Plenty of people say they believe in equal rights for women, but when you ask those same people if they're feminists, most of them will say no.
That's what we found in a new Vox poll, which explores the public's view on feminism, abortion, and the Affordable Care Act.
The poll, conducted by research and communications firm PerryUndem, shows that a strong majority of Americans agree on gender equality. Eighty-five percent, for example, say they believe in "equality for women."
But many fewer want to put the feminist label on their beliefs. Eighteen percent of poll respondents said they consider themselves feminist.
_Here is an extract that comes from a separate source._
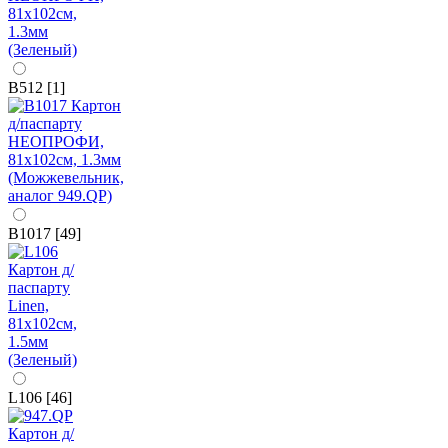
B512 [1]
B1017 [49]
L106 [46]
Fifty-two percent said they were not feminist, 26 percent were not sure, and 4 percent refused to answer the question.
The findings suggest a divide in how Americans see their worldview, with many more supporting the idea of equality between genders than those who would describe that as a "feminist" viewpoint.
The Vox poll also explored Americans' nuanced attitudes on abortion and how, five years after Obamacare began, opinions remain surprisingly stuck.
PerryUndem Research/Communication conducted the survey among n = 1,067 adults 18 and older nationwide, March 4 through 12, 2015. The survey was administered among a nationally representative sample of adults, using GfK's Knowledge Panel. The margin of error is +/- 4.1 percentage points. Some results do not add to 100 percentage points as a result of rounding. Topline results are available here.